TASK TO CARRY OUT: Among the entries below, count the lines containing the string "Pedigree". Only the count is needed.

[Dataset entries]

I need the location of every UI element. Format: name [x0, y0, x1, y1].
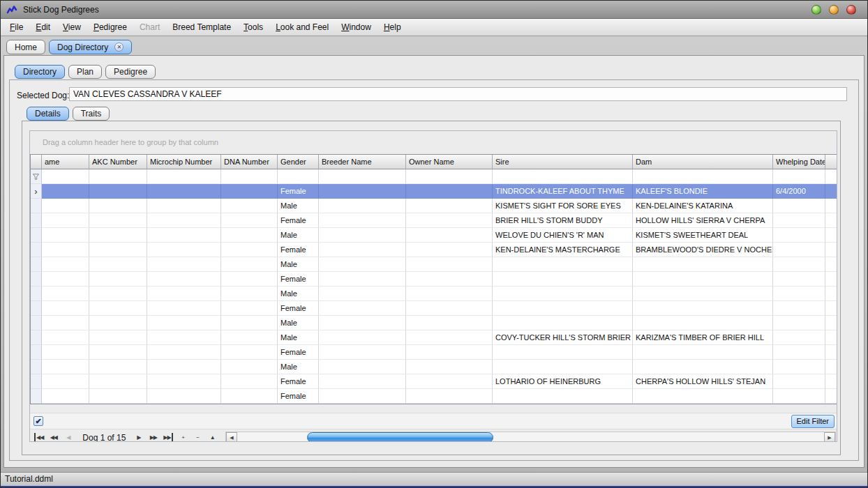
column-header-breeder[interactable]: Breeder Name	[319, 155, 406, 169]
column-header-sire[interactable]: Sire	[493, 155, 633, 169]
tab-home[interactable]: Home	[6, 40, 45, 54]
cell-filler	[825, 199, 837, 213]
cell-dna	[221, 301, 278, 316]
filter-cell-breeder[interactable]	[319, 169, 406, 184]
horizontal-scrollbar[interactable]: ◀ ▶	[225, 432, 836, 442]
menu-chart[interactable]: Chart	[133, 19, 166, 36]
table-row[interactable]: MaleCOVY-TUCKER HILL'S STORM BRIERKARIZM…	[31, 330, 837, 345]
filter-cell-gender[interactable]	[278, 169, 319, 184]
tab-close-icon[interactable]: ✕	[114, 43, 124, 52]
cell-dam	[633, 345, 773, 360]
scrollbar-track[interactable]	[237, 432, 824, 442]
table-row[interactable]: FemaleBRIER HILL'S STORM BUDDYHOLLOW HIL…	[31, 213, 837, 228]
column-header-name[interactable]: ame	[42, 155, 89, 169]
tab-traits[interactable]: Traits	[73, 107, 110, 121]
cell-dna	[221, 345, 278, 360]
menu-edit[interactable]: Edit	[29, 19, 57, 36]
filter-cell-filler[interactable]	[825, 169, 837, 184]
tab-dog-directory[interactable]: Dog Directory ✕	[49, 40, 132, 54]
cell-whelping	[773, 228, 825, 243]
table-row[interactable]: Male	[31, 287, 837, 301]
details-panel: Drag a column header here to group by th…	[22, 121, 841, 455]
menu-tools[interactable]: Tools	[237, 19, 269, 36]
nav-last-button[interactable]: ▶▶	[163, 433, 172, 442]
filter-cell-name[interactable]	[42, 169, 89, 184]
column-header-filler[interactable]	[825, 155, 837, 169]
cell-filler	[825, 243, 837, 257]
table-row[interactable]: MaleKISMET'S SIGHT FOR SORE EYESKEN-DELA…	[31, 199, 837, 213]
selected-dog-field[interactable]: VAN CLEVES CASSANDRA V KALEEF	[69, 87, 847, 101]
status-bar: Tutorial.ddml	[1, 472, 867, 486]
filter-row-indicator[interactable]	[31, 169, 42, 184]
column-header-owner[interactable]: Owner Name	[406, 155, 493, 169]
menu-breed-template[interactable]: Breed Template	[166, 19, 237, 36]
cell-whelping	[773, 213, 825, 228]
nav-add-button[interactable]: +	[179, 433, 188, 442]
filter-checkbox[interactable]: ✔	[33, 416, 43, 426]
nav-prev-button[interactable]: ◀	[63, 433, 73, 442]
table-row[interactable]: Female	[31, 301, 837, 316]
column-header-akc[interactable]: AKC Number	[89, 155, 147, 169]
menu-look-and-feel[interactable]: Look and Feel	[269, 19, 335, 36]
detail-tabbar: DetailsTraits	[27, 107, 113, 121]
nav-first-button[interactable]: ◀◀	[34, 433, 43, 442]
table-row[interactable]: Female	[31, 345, 837, 360]
nav-delete-button[interactable]: −	[193, 433, 202, 442]
filter-cell-whelping[interactable]	[773, 169, 825, 184]
cell-filler	[825, 316, 837, 330]
tab-pedigree[interactable]: Pedigree	[105, 65, 156, 79]
table-row[interactable]: FemaleKEN-DELAINE'S MASTERCHARGEBRAMBLEW…	[31, 243, 837, 257]
table-row[interactable]: ›FemaleTINDROCK-KALEEF ABOUT THYMEKALEEF…	[31, 184, 837, 199]
scrollbar-thumb[interactable]	[307, 432, 493, 442]
column-header-dna[interactable]: DNA Number	[221, 155, 278, 169]
cell-whelping	[773, 199, 825, 213]
table-row[interactable]: Female	[31, 389, 837, 404]
menu-mnemonic: H	[384, 22, 390, 32]
cell-microchip	[147, 184, 221, 199]
tab-plan[interactable]: Plan	[68, 65, 102, 79]
desktop: Home Dog Directory ✕ DirectoryPlanPedigr…	[1, 36, 867, 472]
column-header-gender[interactable]: Gender	[278, 155, 319, 169]
edit-filter-button[interactable]: Edit Filter	[791, 415, 835, 428]
cell-owner	[406, 389, 493, 404]
table-row[interactable]: FemaleLOTHARIO OF HEINERBURGCHERPA'S HOL…	[31, 374, 837, 389]
cell-dam: KEN-DELAINE'S KATARINA	[633, 199, 773, 213]
scroll-right-icon[interactable]: ▶	[824, 432, 835, 442]
column-header-whelping[interactable]: Whelping Date	[773, 155, 825, 169]
table-row[interactable]: Male	[31, 316, 837, 330]
column-header-dam[interactable]: Dam	[633, 155, 773, 169]
table-row[interactable]: Female	[31, 272, 837, 287]
cell-sire: BRIER HILL'S STORM BUDDY	[493, 213, 633, 228]
menu-window[interactable]: Window	[335, 19, 377, 36]
close-button[interactable]	[846, 5, 856, 15]
scroll-left-icon[interactable]: ◀	[226, 432, 237, 442]
cell-name	[42, 243, 89, 257]
nav-next-page-button[interactable]: ▶▶	[149, 433, 158, 442]
cell-owner	[406, 330, 493, 345]
menu-help[interactable]: Help	[377, 19, 407, 36]
cell-gender: Female	[278, 345, 319, 360]
table-row[interactable]: MaleWELOVE DU CHIEN'S 'R' MANKISMET'S SW…	[31, 228, 837, 243]
minimize-button[interactable]	[811, 5, 821, 15]
menu-view[interactable]: View	[57, 19, 87, 36]
filter-cell-dam[interactable]	[633, 169, 773, 184]
table-row[interactable]: Male	[31, 360, 837, 374]
filter-cell-owner[interactable]	[406, 169, 493, 184]
filter-cell-microchip[interactable]	[147, 169, 221, 184]
filter-cell-akc[interactable]	[89, 169, 147, 184]
tab-details[interactable]: Details	[27, 107, 69, 121]
nav-prev-page-button[interactable]: ◀◀	[49, 433, 58, 442]
nav-next-button[interactable]: ▶	[134, 433, 143, 442]
filter-cell-dna[interactable]	[221, 169, 278, 184]
tab-directory[interactable]: Directory	[15, 65, 65, 79]
table-row[interactable]: Male	[31, 257, 837, 272]
menu-file[interactable]: File	[3, 19, 29, 36]
filter-cell-sire[interactable]	[493, 169, 633, 184]
maximize-button[interactable]	[829, 5, 839, 15]
column-header-microchip[interactable]: Microchip Number	[147, 155, 221, 169]
row-indicator	[31, 360, 42, 374]
cell-sire: TINDROCK-KALEEF ABOUT THYME	[493, 184, 633, 199]
menu-pedigree[interactable]: Pedigree	[87, 19, 133, 36]
nav-edit-button[interactable]: ▲	[208, 433, 217, 442]
cell-microchip	[147, 257, 221, 272]
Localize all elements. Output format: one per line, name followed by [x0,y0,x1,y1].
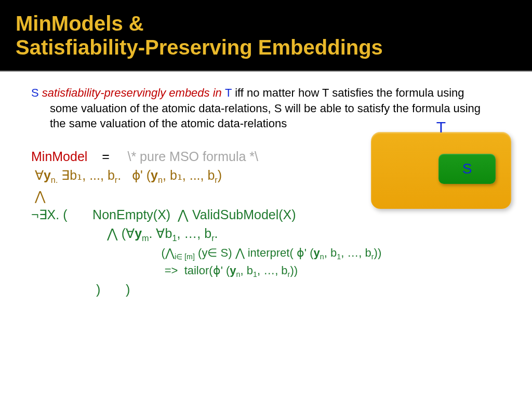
formula-block: MinModel = \* pure MSO formula *\ ∀yn. ∃… [31,147,410,299]
minmodel-label: MinModel [31,149,87,164]
slide-title-block: MinModels & Satisfiability-Preserving Em… [0,0,532,71]
title-line-2: Satisfiability-Preserving Embeddings [16,35,516,59]
formula-line-4: ¬∃X. ( NonEmpty(X) ⋀ ValidSubModel(X) [31,205,410,224]
mso-comment: \* pure MSO formula *\ [128,149,258,164]
formula-line-2: ∀yn. ∃b₁, ..., br. ϕ' (yn, b₁, ..., br) [31,166,410,187]
formula-line-8: ) ) [31,280,410,299]
formula-line-1: MinModel = \* pure MSO formula *\ [31,147,410,166]
formula-line-5: ⋀ (∀ym. ∀b1, …, br. [31,224,410,245]
t-container-box: T S [371,132,511,209]
para-t: T [225,86,232,99]
formula-line-3: ⋀ [31,187,410,205]
s-label: S [462,161,472,177]
formula-line-7: => tailor(ϕ' (yn, b1, …, br)) [31,262,410,280]
title-line-1: MinModels & [16,11,516,35]
slide-content: S satisfiability-preservingly embeds in … [0,71,532,299]
s-inner-box: S [438,154,496,184]
para-s: S [31,86,39,99]
formula-line-6: (⋀i∈ [m] (y∈ S) ⋀ interpret( ϕ' (yn, b1,… [31,245,410,262]
equals: = [87,149,127,164]
definition-paragraph: S satisfiability-preservingly embeds in … [31,85,488,131]
t-label: T [436,118,446,136]
para-embeds: satisfiability-preservingly embeds [39,86,213,99]
para-in: in [213,86,225,99]
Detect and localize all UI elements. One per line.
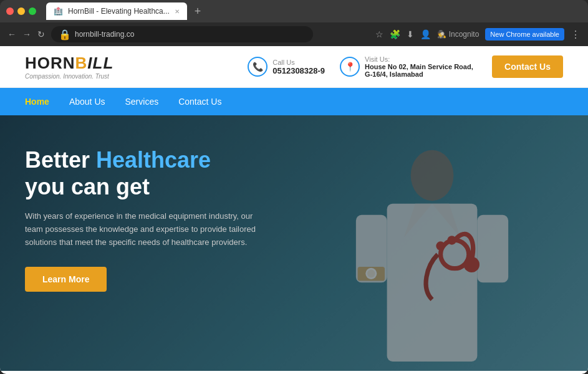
visit-us-label: Visit Us: <box>365 55 477 63</box>
address: House No 02, Main Service Road, G-16/4, … <box>365 63 477 78</box>
hero-title-highlight: Healthcare <box>96 147 211 173</box>
browser-tab[interactable]: 🏥 HornBill - Elevating Healthca... ✕ <box>46 2 187 20</box>
maximize-button-tl[interactable] <box>29 7 36 15</box>
logo-orn: ORN <box>37 54 75 72</box>
hero-section: Better Healthcare you can get With years… <box>0 115 588 371</box>
tab-favicon: 🏥 <box>54 7 63 16</box>
site-header: HORNBILL Compassion. Innovation. Trust 📞… <box>0 46 588 88</box>
logo-b: B <box>75 54 88 72</box>
nav-contact[interactable]: Contact Us <box>178 89 221 114</box>
title-bar: 🏥 HornBill - Elevating Healthca... ✕ + <box>0 0 588 22</box>
logo: HORNBILL <box>25 54 113 73</box>
nav-services[interactable]: Services <box>125 89 159 114</box>
traffic-lights <box>6 7 36 15</box>
call-us-item: 📞 Call Us 0512308328-9 <box>248 57 325 77</box>
incognito-icon: 🕵️ <box>437 30 446 39</box>
browser-frame: 🏥 HornBill - Elevating Healthca... ✕ + ←… <box>0 0 588 374</box>
incognito-label: Incognito <box>449 30 480 39</box>
hero-content: Better Healthcare you can get With years… <box>0 115 324 323</box>
logo-ill: ILL <box>87 54 113 72</box>
incognito-badge: 🕵️ Incognito <box>437 30 480 39</box>
nav-about[interactable]: About Us <box>69 89 105 114</box>
new-chrome-button[interactable]: New Chrome available <box>485 28 564 41</box>
hero-title-plain: Better <box>25 147 96 173</box>
logo-horn: H <box>25 54 37 72</box>
header-contact: 📞 Call Us 0512308328-9 📍 Visit Us: House… <box>248 55 563 78</box>
contact-us-button[interactable]: Contact Us <box>492 55 563 78</box>
tab-close-icon[interactable]: ✕ <box>175 8 180 15</box>
hero-description: With years of experience in the medical … <box>25 210 262 249</box>
site-nav: Home About Us Services Contact Us <box>0 88 588 115</box>
phone-icon: 📞 <box>248 57 267 77</box>
profile-icon[interactable]: 👤 <box>420 29 431 39</box>
hero-title-line2: you can get <box>25 174 150 199</box>
new-tab-button[interactable]: + <box>195 6 201 17</box>
back-button[interactable]: ← <box>7 29 16 39</box>
browser-menu-icon[interactable]: ⋮ <box>571 29 581 41</box>
forward-button[interactable]: → <box>22 29 31 39</box>
learn-more-button[interactable]: Learn More <box>25 267 107 292</box>
url-bar[interactable]: 🔒 hornbill-trading.co <box>51 26 313 42</box>
visit-us-item: 📍 Visit Us: House No 02, Main Service Ro… <box>340 55 477 78</box>
website-content: HORNBILL Compassion. Innovation. Trust 📞… <box>0 46 588 374</box>
minimize-button-tl[interactable] <box>17 7 25 15</box>
hero-title: Better Healthcare you can get <box>25 146 299 200</box>
phone-number: 0512308328-9 <box>272 66 325 75</box>
close-button-tl[interactable] <box>6 7 14 15</box>
lock-icon: 🔒 <box>59 29 71 41</box>
visit-us-info: Visit Us: House No 02, Main Service Road… <box>365 55 477 78</box>
tab-title: HornBill - Elevating Healthca... <box>68 7 170 16</box>
call-us-info: Call Us 0512308328-9 <box>272 59 325 75</box>
logo-area: HORNBILL Compassion. Innovation. Trust <box>25 54 113 80</box>
bookmark-icon[interactable]: ☆ <box>375 29 383 39</box>
url-text: hornbill-trading.co <box>75 30 134 39</box>
extensions-icon[interactable]: 🧩 <box>390 29 400 39</box>
browser-bar-right: ☆ 🧩 ⬇ 👤 🕵️ Incognito New Chrome availabl… <box>375 28 581 41</box>
location-icon: 📍 <box>340 57 360 77</box>
reload-button[interactable]: ↻ <box>37 29 45 39</box>
download-icon[interactable]: ⬇ <box>407 29 414 39</box>
address-bar: ← → ↻ 🔒 hornbill-trading.co ☆ 🧩 ⬇ 👤 🕵️ I… <box>0 22 588 46</box>
call-us-label: Call Us <box>272 59 325 66</box>
logo-tagline: Compassion. Innovation. Trust <box>25 73 113 80</box>
nav-home[interactable]: Home <box>25 89 49 114</box>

OUTPUT OF THE TASK: 2